Validation of candidate genes
We used the Cadenza TILLING population, a mutagenized bread wheat population that has been widely characterized using exome sequencing, to identify lines with likely knockouts of our candidate genes from the QTL analysis; we prioritized stop codon inducing mutations that were as close to the start of the gene as possible to ensure a null phenotype [26] (Additional file 1: Table S6 and S7). We then use the high frequency background EMS mutations in the TILLING lines to call COs and GCs as previously, however, here recording homozygous/heterozygous shifts across the genome (“Materials and methods”) [51]. Firstly, for the Holliday junction ATP-dependent DNA helicase RuvB-like that was associated with CO frequency in the Paragon × Chinese Spring population, the CO frequencies of the eight knockout RuvB lines and the control group of ten lines showed no discernible difference with average frequencies of 57.4 and 57.6 respectively (Fig. 4a; Additional file 1: Table S6, Note S1; “Materials and methods”).

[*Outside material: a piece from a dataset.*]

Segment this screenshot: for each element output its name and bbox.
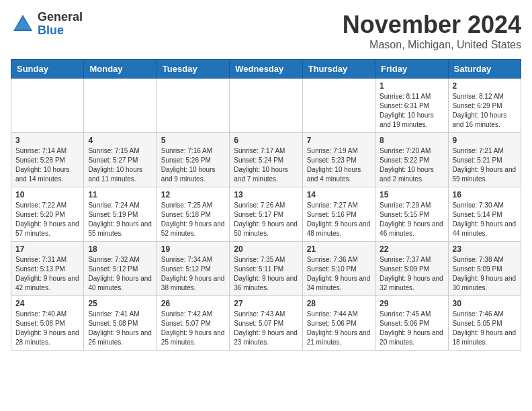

Secondly, for the ATP-dependent RNA helicase RecQ-7 that was associated with GC frequency in the Paragon × Chinese Spring population, we observed a significant decrease in GC frequency in the RecQ-7 mutant knockout group of four lines compared to the control group (Welch t test, P = 0.0338, t = 2.424, df = 11) (Additional file 1: Note S2). We observed average GC frequencies of 426.96 and 498.54 for mutant and control lines respectively (Fig. 4b; Additional file 1: Table S6, Note S3; “Materials and methods”). We then went on to define CO frequency for the RecQ-7 knockouts to determine if our GC-Phenotype QTL, which mainly reflects increased GC, could translate to an increase in COs. We observed a significant decrease in CO frequency in the RecQ-7 mutant group compared to the control group (Welch t test, P = 0.0411, t = 2.3439, df = 10) with average CO frequencies of 51.5 and 59 for mutant and control respectively (Fig. 4c, “Materials and methods”).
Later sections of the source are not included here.